PJM, IMM Issue Warning on Interchange Scheduling
PJM and the IMM said they will target traders who schedule interchange trades for the last 15 minutes of an hour based on price differentials in the first portion of the hour, a scheme known as “slamming the close.”

PJM and the Independent Market Monitor warned last week that they will refer traders who improperly arbitrage price differences between PJM and other regions to the Federal Energy Regulatory Commission for enforcement action.

PJM and the IMM said they will target traders who schedule interchange trades for the last 15 minutes of an hour based on price differentials in the first portion of the hour, a scheme known as “slamming the close.”

Although PJM settles trades based on hourly average prices, it posts prices on a five-minute basis. “Historically we have seen traders submit significant megawatt volumes of transactions only for the last 15 minutes of an hour once they have seen the five-minute prices for the first 20 minutes,” PJM spokeswoman Paula DuPont-Kidd explained.

The PJM-IMM notice said that such “transactions provide no value by way of enhanced market efficiencies or operational benefit and could constitute manipulative, harmful or inappropriate market behavior.”

It also said they would refer to FERC interchange transactions between PJM and external balancing authorities that began at 45 minutes past the hour and end at the top of the next hour, as well as transactions “that would result in the same or similar settlement.”

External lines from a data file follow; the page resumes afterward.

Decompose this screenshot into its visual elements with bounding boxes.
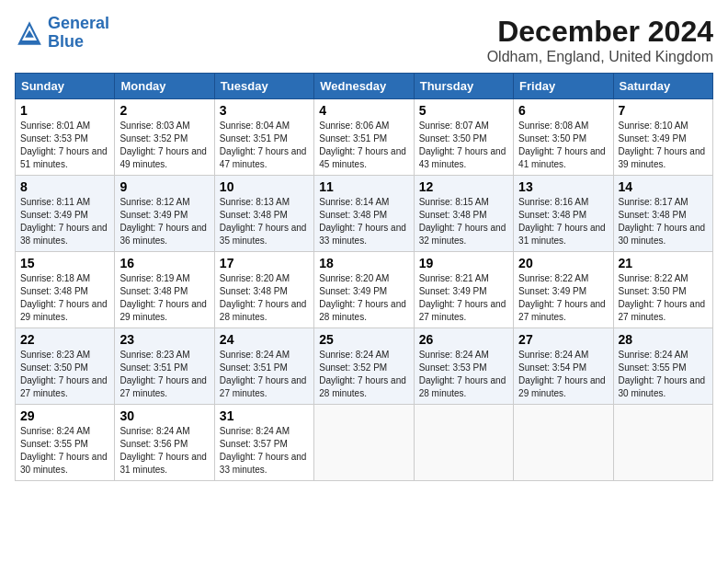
day-info: Sunrise: 8:24 AMSunset: 3:55 PMDaylight:… [619, 349, 708, 400]
logo: General Blue [15, 15, 109, 52]
weekday-header-wednesday: Wednesday [314, 74, 414, 99]
week-row-5: 29Sunrise: 8:24 AMSunset: 3:55 PMDayligh… [16, 405, 713, 481]
day-number: 2 [119, 103, 209, 118]
calendar-cell: 4Sunrise: 8:06 AMSunset: 3:51 PMDaylight… [314, 99, 414, 176]
day-number: 15 [20, 256, 109, 270]
calendar-cell: 3Sunrise: 8:04 AMSunset: 3:51 PMDaylight… [214, 99, 313, 176]
week-row-3: 15Sunrise: 8:18 AMSunset: 3:48 PMDayligh… [16, 252, 713, 328]
day-info: Sunrise: 8:22 AMSunset: 3:50 PMDaylight:… [619, 272, 708, 324]
day-info: Sunrise: 8:23 AMSunset: 3:51 PMDaylight:… [119, 349, 209, 400]
day-info: Sunrise: 8:22 AMSunset: 3:49 PMDaylight:… [518, 272, 608, 324]
calendar-cell: 28Sunrise: 8:24 AMSunset: 3:55 PMDayligh… [613, 328, 712, 405]
day-number: 29 [20, 408, 109, 423]
day-info: Sunrise: 8:01 AMSunset: 3:53 PMDaylight:… [20, 120, 109, 171]
day-number: 11 [319, 179, 408, 194]
weekday-header-thursday: Thursday [414, 74, 513, 99]
calendar-cell: 14Sunrise: 8:17 AMSunset: 3:48 PMDayligh… [613, 176, 712, 252]
day-info: Sunrise: 8:18 AMSunset: 3:48 PMDaylight:… [20, 272, 109, 324]
day-info: Sunrise: 8:07 AMSunset: 3:50 PMDaylight:… [419, 120, 508, 171]
calendar-cell: 15Sunrise: 8:18 AMSunset: 3:48 PMDayligh… [16, 252, 115, 328]
weekday-header-tuesday: Tuesday [214, 74, 313, 99]
calendar-cell: 31Sunrise: 8:24 AMSunset: 3:57 PMDayligh… [214, 405, 313, 481]
calendar-cell: 17Sunrise: 8:20 AMSunset: 3:48 PMDayligh… [214, 252, 313, 328]
week-row-4: 22Sunrise: 8:23 AMSunset: 3:50 PMDayligh… [16, 328, 713, 405]
day-number: 10 [220, 179, 309, 194]
calendar-cell: 21Sunrise: 8:22 AMSunset: 3:50 PMDayligh… [613, 252, 712, 328]
title-block: December 2024 Oldham, England, United Ki… [487, 15, 713, 65]
day-info: Sunrise: 8:20 AMSunset: 3:48 PMDaylight:… [220, 272, 309, 324]
day-info: Sunrise: 8:03 AMSunset: 3:52 PMDaylight:… [119, 120, 209, 171]
weekday-header-saturday: Saturday [613, 74, 712, 99]
day-number: 22 [20, 332, 109, 347]
day-number: 16 [119, 256, 209, 270]
day-number: 5 [419, 103, 508, 118]
logo-text: General Blue [48, 15, 109, 52]
day-number: 31 [220, 408, 309, 423]
day-info: Sunrise: 8:10 AMSunset: 3:49 PMDaylight:… [619, 120, 708, 171]
day-number: 25 [319, 332, 408, 347]
day-info: Sunrise: 8:24 AMSunset: 3:57 PMDaylight:… [220, 425, 309, 477]
day-info: Sunrise: 8:17 AMSunset: 3:48 PMDaylight:… [619, 196, 708, 247]
day-number: 26 [419, 332, 508, 347]
day-number: 21 [619, 256, 708, 270]
day-info: Sunrise: 8:20 AMSunset: 3:49 PMDaylight:… [319, 272, 408, 324]
day-info: Sunrise: 8:14 AMSunset: 3:48 PMDaylight:… [319, 196, 408, 247]
calendar-cell: 18Sunrise: 8:20 AMSunset: 3:49 PMDayligh… [314, 252, 414, 328]
calendar-cell: 26Sunrise: 8:24 AMSunset: 3:53 PMDayligh… [414, 328, 513, 405]
calendar-cell: 22Sunrise: 8:23 AMSunset: 3:50 PMDayligh… [16, 328, 115, 405]
day-info: Sunrise: 8:24 AMSunset: 3:51 PMDaylight:… [220, 349, 309, 400]
day-number: 24 [220, 332, 309, 347]
day-info: Sunrise: 8:19 AMSunset: 3:48 PMDaylight:… [119, 272, 209, 324]
calendar-cell: 24Sunrise: 8:24 AMSunset: 3:51 PMDayligh… [214, 328, 313, 405]
day-number: 12 [419, 179, 508, 194]
calendar-cell: 13Sunrise: 8:16 AMSunset: 3:48 PMDayligh… [514, 176, 613, 252]
day-number: 6 [518, 103, 608, 118]
calendar-cell: 8Sunrise: 8:11 AMSunset: 3:49 PMDaylight… [16, 176, 115, 252]
calendar-cell: 30Sunrise: 8:24 AMSunset: 3:56 PMDayligh… [115, 405, 214, 481]
day-number: 17 [220, 256, 309, 270]
calendar-cell: 7Sunrise: 8:10 AMSunset: 3:49 PMDaylight… [613, 99, 712, 176]
day-info: Sunrise: 8:11 AMSunset: 3:49 PMDaylight:… [20, 196, 109, 247]
page-title: December 2024 [487, 15, 713, 49]
calendar-cell: 2Sunrise: 8:03 AMSunset: 3:52 PMDaylight… [115, 99, 214, 176]
day-info: Sunrise: 8:12 AMSunset: 3:49 PMDaylight:… [119, 196, 209, 247]
calendar-cell: 23Sunrise: 8:23 AMSunset: 3:51 PMDayligh… [115, 328, 214, 405]
calendar-cell: 10Sunrise: 8:13 AMSunset: 3:48 PMDayligh… [214, 176, 313, 252]
day-number: 20 [518, 256, 608, 270]
weekday-header-friday: Friday [514, 74, 613, 99]
weekday-header-monday: Monday [115, 74, 214, 99]
day-info: Sunrise: 8:13 AMSunset: 3:48 PMDaylight:… [220, 196, 309, 247]
day-info: Sunrise: 8:06 AMSunset: 3:51 PMDaylight:… [319, 120, 408, 171]
logo-icon [15, 18, 44, 48]
day-info: Sunrise: 8:15 AMSunset: 3:48 PMDaylight:… [419, 196, 508, 247]
day-number: 23 [119, 332, 209, 347]
day-info: Sunrise: 8:24 AMSunset: 3:52 PMDaylight:… [319, 349, 408, 400]
day-number: 9 [119, 179, 209, 194]
day-number: 4 [319, 103, 408, 118]
calendar-cell [514, 405, 613, 481]
calendar-cell: 11Sunrise: 8:14 AMSunset: 3:48 PMDayligh… [314, 176, 414, 252]
day-number: 3 [220, 103, 309, 118]
calendar-cell: 27Sunrise: 8:24 AMSunset: 3:54 PMDayligh… [514, 328, 613, 405]
calendar-cell: 6Sunrise: 8:08 AMSunset: 3:50 PMDaylight… [514, 99, 613, 176]
day-info: Sunrise: 8:24 AMSunset: 3:53 PMDaylight:… [419, 349, 508, 400]
page-subtitle: Oldham, England, United Kingdom [487, 49, 713, 65]
calendar-cell: 20Sunrise: 8:22 AMSunset: 3:49 PMDayligh… [514, 252, 613, 328]
day-number: 1 [20, 103, 109, 118]
weekday-header-sunday: Sunday [16, 74, 115, 99]
week-row-2: 8Sunrise: 8:11 AMSunset: 3:49 PMDaylight… [16, 176, 713, 252]
day-number: 8 [20, 179, 109, 194]
day-number: 13 [518, 179, 608, 194]
day-info: Sunrise: 8:08 AMSunset: 3:50 PMDaylight:… [518, 120, 608, 171]
calendar-cell: 1Sunrise: 8:01 AMSunset: 3:53 PMDaylight… [16, 99, 115, 176]
day-number: 7 [619, 103, 708, 118]
weekday-header-row: SundayMondayTuesdayWednesdayThursdayFrid… [16, 74, 713, 99]
calendar-cell: 16Sunrise: 8:19 AMSunset: 3:48 PMDayligh… [115, 252, 214, 328]
calendar-cell: 5Sunrise: 8:07 AMSunset: 3:50 PMDaylight… [414, 99, 513, 176]
page-header: General Blue December 2024 Oldham, Engla… [15, 15, 713, 65]
calendar-cell: 25Sunrise: 8:24 AMSunset: 3:52 PMDayligh… [314, 328, 414, 405]
day-info: Sunrise: 8:23 AMSunset: 3:50 PMDaylight:… [20, 349, 109, 400]
day-info: Sunrise: 8:24 AMSunset: 3:56 PMDaylight:… [119, 425, 209, 477]
calendar-cell [414, 405, 513, 481]
day-info: Sunrise: 8:24 AMSunset: 3:55 PMDaylight:… [20, 425, 109, 477]
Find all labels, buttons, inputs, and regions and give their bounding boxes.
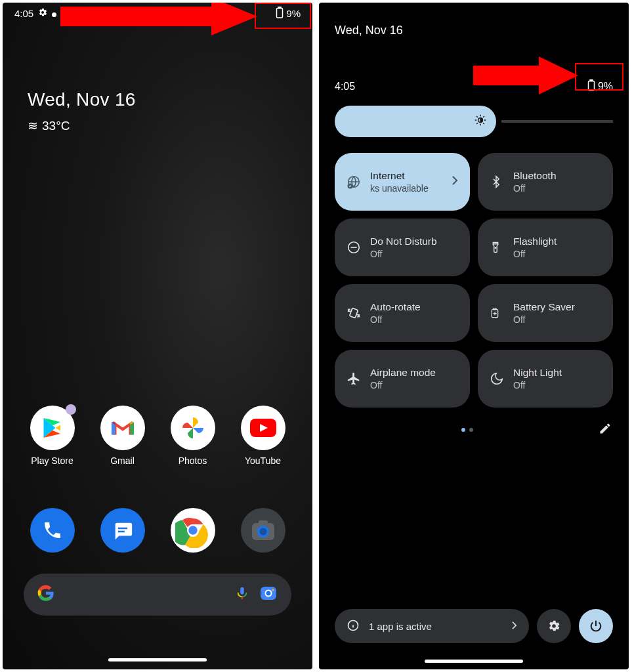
nav-handle[interactable] (108, 658, 207, 662)
tile-title: Battery Saver (513, 301, 601, 313)
battery-percent: 9% (598, 81, 613, 93)
qs-header: Wed, Nov 16 (319, 3, 629, 37)
svg-point-0 (52, 12, 56, 17)
svg-point-22 (272, 589, 274, 591)
chevron-right-icon (452, 175, 458, 188)
nav-handle[interactable] (425, 660, 523, 663)
info-icon (347, 619, 360, 634)
app-chrome[interactable] (163, 508, 222, 553)
phone-quicksettings: Wed, Nov 16 4:05 9% Internet ks unavaila… (319, 3, 629, 669)
svg-rect-2 (278, 7, 281, 8)
chevron-right-icon (511, 621, 517, 632)
date-text: Wed, Nov 16 (28, 89, 312, 110)
tile-title: Do Not Disturb (370, 236, 458, 247)
svg-rect-34 (494, 308, 496, 310)
tile-subtitle: Off (513, 314, 601, 325)
dock (3, 508, 312, 553)
app-label: Photos (179, 455, 207, 466)
tile-title: Flashlight (513, 236, 601, 247)
app-label: Gmail (110, 455, 135, 466)
battery-saver-icon (490, 306, 504, 320)
qs-tile-batterysaver[interactable]: Battery Saver Off (478, 284, 613, 342)
page-dot (469, 428, 473, 432)
gmail-icon (100, 406, 145, 450)
flashlight-icon (490, 240, 504, 255)
moon-icon (490, 371, 504, 386)
mic-icon[interactable] (235, 584, 249, 605)
tile-subtitle: Off (370, 249, 458, 259)
qs-tile-airplane[interactable]: Airplane mode Off (335, 350, 470, 408)
app-camera[interactable] (234, 508, 293, 553)
playstore-icon (30, 406, 75, 450)
app-photos[interactable]: Photos (163, 406, 222, 466)
active-apps-chip[interactable]: 1 app is active (335, 609, 529, 643)
tile-title: Auto-rotate (370, 301, 458, 313)
svg-rect-14 (259, 520, 268, 526)
svg-point-31 (495, 247, 496, 249)
app-messages[interactable] (93, 508, 152, 553)
at-a-glance-widget[interactable]: Wed, Nov 16 ≋ 33°C (3, 24, 312, 133)
page-dot (461, 428, 465, 432)
qs-grid: Internet ks unavailable Bluetooth Off Do… (319, 137, 629, 408)
qs-tile-flashlight[interactable]: Flashlight Off (478, 219, 613, 276)
qs-status-row: 4:05 9% (319, 37, 629, 94)
svg-point-21 (266, 591, 271, 596)
lens-icon[interactable] (259, 583, 278, 606)
app-youtube[interactable]: YouTube (234, 406, 293, 466)
qs-tile-nightlight[interactable]: Night Light Off (478, 350, 613, 408)
temperature-text: 33°C (42, 119, 70, 133)
svg-rect-9 (117, 531, 124, 533)
chrome-icon (171, 508, 215, 553)
brightness-icon (474, 114, 487, 129)
app-gmail[interactable]: Gmail (93, 406, 152, 466)
tile-subtitle: Off (513, 183, 601, 194)
svg-rect-23 (588, 81, 594, 91)
svg-rect-1 (277, 8, 283, 18)
tile-subtitle: Off (370, 314, 458, 325)
svg-rect-18 (242, 597, 243, 600)
svg-rect-8 (117, 528, 127, 530)
search-bar[interactable] (24, 574, 291, 616)
phone-homescreen: 4:05 9% Wed, Nov 16 ≋ 33°C Play Store (3, 3, 312, 669)
power-button[interactable] (579, 609, 613, 643)
tile-subtitle: ks unavailable (370, 183, 442, 194)
notification-badge (66, 404, 76, 415)
statusbar: 4:05 9% (3, 3, 312, 24)
battery-icon (587, 79, 595, 94)
svg-rect-32 (349, 308, 358, 318)
svg-point-16 (259, 528, 266, 536)
gear-icon (37, 7, 48, 20)
qs-tile-bluetooth[interactable]: Bluetooth Off (478, 153, 613, 211)
airplane-icon (347, 371, 361, 386)
qs-tile-dnd[interactable]: Do Not Disturb Off (335, 219, 470, 276)
qs-tile-autorotate[interactable]: Auto-rotate Off (335, 284, 470, 342)
qs-tile-internet[interactable]: Internet ks unavailable (335, 153, 470, 211)
tile-subtitle: Off (370, 380, 458, 390)
camera-icon (241, 508, 285, 553)
app-phone[interactable] (23, 508, 82, 553)
dot-icon (52, 8, 56, 19)
dnd-icon (347, 240, 361, 255)
bluetooth-icon (490, 175, 504, 189)
qs-pager (319, 408, 629, 438)
tile-title: Night Light (513, 367, 601, 379)
battery-icon (276, 7, 284, 20)
app-playstore[interactable]: Play Store (23, 406, 82, 466)
fog-icon: ≋ (28, 118, 37, 133)
svg-rect-24 (590, 80, 593, 81)
svg-rect-17 (240, 587, 244, 595)
clock: 4:05 (14, 8, 33, 19)
tile-subtitle: Off (513, 249, 601, 259)
globe-icon (347, 175, 361, 189)
phone-icon (30, 508, 75, 553)
edit-icon[interactable] (599, 422, 612, 438)
messages-icon (100, 508, 145, 553)
tile-title: Bluetooth (513, 170, 601, 182)
qs-footer: 1 app is active (335, 609, 613, 643)
battery-percent: 9% (286, 8, 301, 19)
rotate-icon (347, 306, 361, 320)
clock: 4:05 (335, 81, 355, 93)
tile-subtitle: Off (513, 380, 601, 390)
settings-button[interactable] (537, 609, 571, 643)
brightness-slider[interactable] (319, 94, 629, 137)
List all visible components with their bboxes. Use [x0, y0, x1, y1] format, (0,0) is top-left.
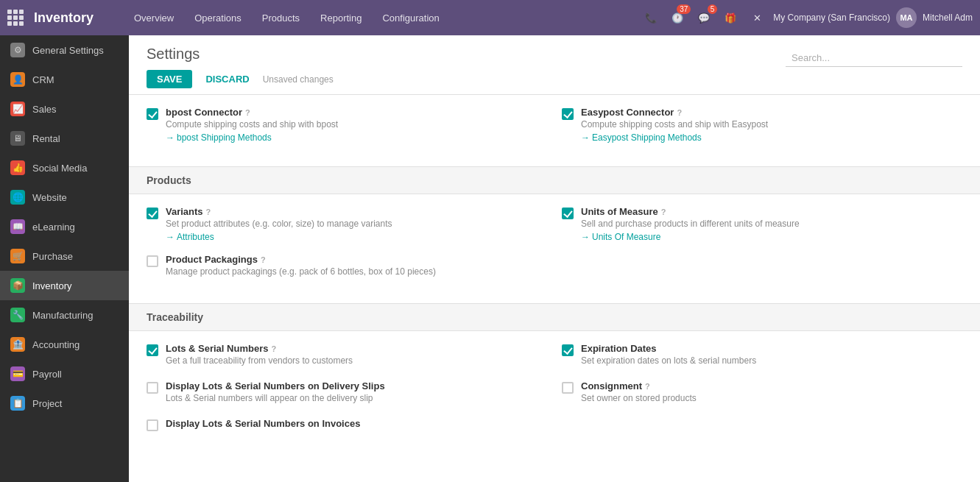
- sidebar-item-manufacturing[interactable]: 🔧 Manufacturing: [0, 300, 129, 330]
- project-icon: 📋: [10, 396, 25, 411]
- company-name: My Company (San Francisco): [773, 13, 890, 23]
- accounting-icon: 🏦: [10, 337, 25, 352]
- traceability-section-body: Lots & Serial Numbers ? Get a full trace…: [129, 331, 980, 455]
- user-name: Mitchell Adm: [923, 13, 973, 23]
- sidebar-item-rental[interactable]: 🖥 Rental: [0, 124, 129, 153]
- website-icon: 🌐: [10, 190, 25, 205]
- consignment-help-icon[interactable]: ?: [645, 382, 650, 391]
- sidebar-label-elearning: eLearning: [32, 221, 75, 233]
- nav-products[interactable]: Products: [253, 8, 309, 28]
- sidebar-item-social-media[interactable]: 👍 Social Media: [0, 153, 129, 182]
- nav-overview[interactable]: Overview: [125, 8, 183, 28]
- display-lots-delivery-desc: Lots & Serial numbers will appear on the…: [166, 393, 547, 403]
- products-row-2: Product Packagings ? Manage product pack…: [147, 254, 962, 280]
- lots-help-icon[interactable]: ?: [271, 344, 276, 353]
- purchase-icon: 🛒: [10, 249, 25, 263]
- sidebar-label-manufacturing: Manufacturing: [32, 310, 93, 321]
- units-help-icon[interactable]: ?: [661, 208, 666, 216]
- expiration-dates-checkbox[interactable]: [562, 344, 574, 356]
- brand[interactable]: Inventory: [7, 10, 110, 26]
- clock-icon[interactable]: 🕐 37: [667, 7, 688, 28]
- sidebar-item-purchase[interactable]: 🛒 Purchase: [0, 241, 129, 271]
- lots-serial-setting: Lots & Serial Numbers ? Get a full trace…: [147, 343, 547, 369]
- sidebar-label-general-settings: General Settings: [32, 45, 104, 56]
- discard-button[interactable]: DISCARD: [198, 70, 256, 88]
- variants-setting: Variants ? Set product attributes (e.g. …: [147, 206, 547, 242]
- sidebar-item-payroll[interactable]: 💳 Payroll: [0, 359, 129, 389]
- inventory-icon: 📦: [10, 278, 25, 293]
- units-of-measure-link[interactable]: → Units Of Measure: [581, 232, 962, 242]
- sidebar-item-sales[interactable]: 📈 Sales: [0, 94, 129, 124]
- variants-label: Variants ?: [166, 206, 547, 217]
- sidebar-item-accounting[interactable]: 🏦 Accounting: [0, 330, 129, 359]
- expiration-dates-desc: Set expiration dates on lots & serial nu…: [581, 355, 962, 366]
- elearning-icon: 📖: [10, 219, 25, 234]
- nav-reporting[interactable]: Reporting: [311, 8, 370, 28]
- sidebar-item-general-settings[interactable]: ⚙ General Settings: [0, 35, 129, 65]
- clock-badge: 37: [677, 4, 691, 14]
- main-header: Settings SAVE DISCARD Unsaved changes: [129, 35, 980, 95]
- sidebar-label-social-media: Social Media: [32, 163, 87, 174]
- sidebar-item-crm[interactable]: 👤 CRM: [0, 65, 129, 94]
- gift-icon[interactable]: 🎁: [720, 7, 741, 28]
- display-lots-invoices-label: Display Lots & Serial Numbers on Invoice…: [166, 418, 547, 429]
- units-of-measure-label: Units of Measure ?: [581, 206, 962, 217]
- display-lots-invoices-setting: Display Lots & Serial Numbers on Invoice…: [147, 418, 547, 431]
- display-lots-invoices-checkbox[interactable]: [147, 419, 158, 431]
- consignment-checkbox[interactable]: [562, 382, 574, 394]
- sidebar-label-website: Website: [32, 192, 67, 203]
- sidebar-item-project[interactable]: 📋 Project: [0, 389, 129, 418]
- shipping-section: bpost Connector ? Compute shipping costs…: [129, 95, 980, 166]
- bpost-connector-checkbox[interactable]: [147, 108, 158, 120]
- easypost-connector-setting: Easypost Connector ? Compute shipping co…: [562, 107, 962, 143]
- easypost-connector-checkbox[interactable]: [562, 108, 574, 120]
- sidebar-item-inventory[interactable]: 📦 Inventory: [0, 271, 129, 300]
- app-grid-icon[interactable]: [7, 10, 24, 26]
- chat-icon[interactable]: 💬 5: [694, 7, 714, 28]
- variants-help-icon[interactable]: ?: [206, 208, 211, 216]
- unsaved-changes-label: Unsaved changes: [263, 74, 334, 85]
- sidebar-label-rental: Rental: [32, 133, 60, 144]
- nav-operations[interactable]: Operations: [186, 8, 250, 28]
- sales-icon: 📈: [10, 102, 25, 116]
- lots-serial-checkbox[interactable]: [147, 344, 158, 356]
- close-icon[interactable]: ✕: [747, 7, 767, 28]
- expiration-dates-text: Expiration Dates Set expiration dates on…: [581, 343, 962, 369]
- search-input[interactable]: [786, 49, 962, 67]
- bpost-connector-desc: Compute shipping costs and ship with bpo…: [166, 119, 547, 130]
- traceability-row-1: Lots & Serial Numbers ? Get a full trace…: [147, 343, 962, 369]
- product-packagings-checkbox[interactable]: [147, 255, 158, 267]
- expiration-dates-label: Expiration Dates: [581, 343, 962, 354]
- expiration-dates-setting: Expiration Dates Set expiration dates on…: [562, 343, 962, 369]
- products-row-2-empty: [562, 254, 962, 280]
- attributes-link[interactable]: → Attributes: [166, 232, 547, 242]
- sidebar-item-elearning[interactable]: 📖 eLearning: [0, 212, 129, 241]
- units-of-measure-text: Units of Measure ? Sell and purchase pro…: [581, 206, 962, 242]
- units-of-measure-checkbox[interactable]: [562, 208, 574, 219]
- display-lots-delivery-checkbox[interactable]: [147, 382, 158, 394]
- sidebar: ⚙ General Settings 👤 CRM 📈 Sales 🖥 Renta…: [0, 35, 129, 482]
- avatar[interactable]: MA: [896, 7, 917, 28]
- traceability-row-3: Display Lots & Serial Numbers on Invoice…: [147, 418, 962, 431]
- sidebar-label-project: Project: [32, 398, 62, 409]
- save-button[interactable]: SAVE: [147, 70, 192, 88]
- easypost-connector-text: Easypost Connector ? Compute shipping co…: [581, 107, 962, 143]
- bpost-help-icon[interactable]: ?: [245, 108, 250, 117]
- social-media-icon: 👍: [10, 160, 25, 175]
- chat-badge: 5: [708, 4, 718, 14]
- toolbar: SAVE DISCARD Unsaved changes: [147, 70, 962, 88]
- phone-icon[interactable]: 📞: [641, 7, 661, 28]
- traceability-section-header: Traceability: [129, 303, 980, 331]
- main-content: Settings SAVE DISCARD Unsaved changes: [129, 35, 980, 482]
- variants-checkbox[interactable]: [147, 208, 158, 219]
- easypost-help-icon[interactable]: ?: [677, 108, 682, 117]
- nav-configuration[interactable]: Configuration: [373, 8, 448, 28]
- sidebar-item-website[interactable]: 🌐 Website: [0, 182, 129, 212]
- easypost-shipping-link[interactable]: → Easypost Shipping Methods: [581, 132, 962, 143]
- sidebar-label-payroll: Payroll: [32, 369, 62, 380]
- lots-serial-text: Lots & Serial Numbers ? Get a full trace…: [166, 343, 547, 369]
- bpost-shipping-link[interactable]: → bpost Shipping Methods: [166, 132, 547, 143]
- units-of-measure-desc: Sell and purchase products in different …: [581, 219, 962, 229]
- packagings-help-icon[interactable]: ?: [261, 255, 266, 264]
- top-navigation: Inventory Overview Operations Products R…: [0, 0, 980, 35]
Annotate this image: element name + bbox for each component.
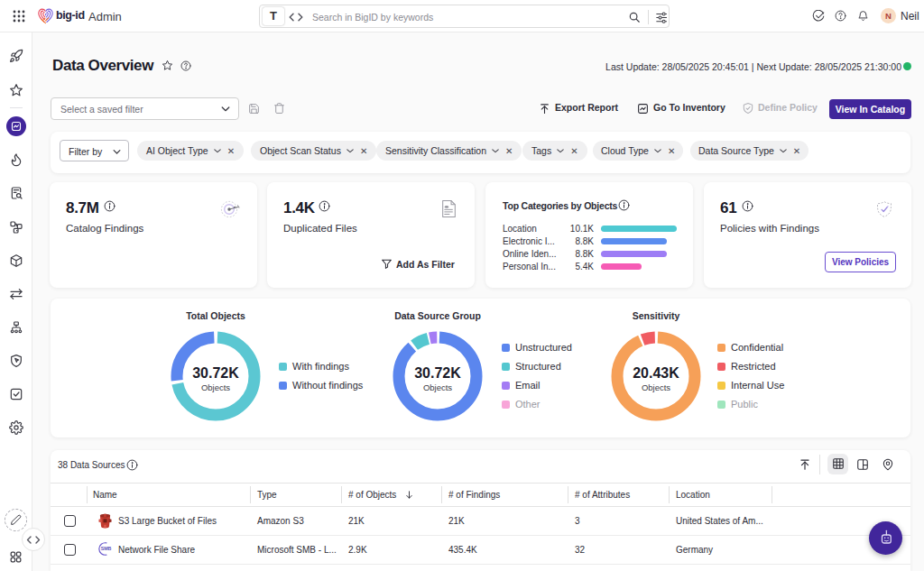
svg-text:SMB: SMB (101, 546, 112, 551)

The notice cited the following examples:

  • Modifying the volume of an existing schedule for the last 15 minutes of the hour.
  • Scheduling a transaction that begins at 45 minutes past the hour and continues into the next hour but is partially offset by another transaction in the opposite direction that begins at the top of the hour. This would include trades by corporate affiliates.
  • Transactions that are scheduled to begin at 45 minutes past the hour and stop at 15 minutes past the top of the next hour if officials believe they were submitted to exploit PJM’s hourly integrated settlements.

2008 Rule

PJM and MISO implemented rules in 2008 to prevent such trading, with PJM requiring that that interchange transactions have a minimum duration of 45 minutes.

But FERC ruled in April that PJM’s minimum duration was inconsistent with Order 764, which required 15-minute energy scheduling intervals with 20-minute notifications. (See FERC Rejects PJM Schedule Rules.) Order 764, issued in 2012, is intended to remove barriers to variable generation sources such as wind.

In 2007, MISO and its Independent Market Monitor determined that nearly 60% of intra-hour schedules between MISO and PJM occurred in the final 15 minutes of the hour. PJM said this resulted in interchange spikes of up to 1,000 MW — increasing uplift charges because of the need to call on combustion turbines to balance the generation swings.

Partial Path Scheduling

PJM and the IMM said they also may refer traders that submit external interchange schedules that appear to have been designed to exploit price differentials and do not result in physical energy flow: “For example, multiple interchange schedules, each of which represents a partial schedule that does not reflect the full physical energy path, or schedules that are in the opposite direction of a portion of a larger transaction that involves multiple Balancing Authorities so as to ‘cancel out’ the physical flow that would otherwise be caused by a portion of the larger transaction.”

Traders who believe they have “a bona fide commercial rationale” for any prohibited transactions should discuss the issue with PJM and the IMM beforehand, they said.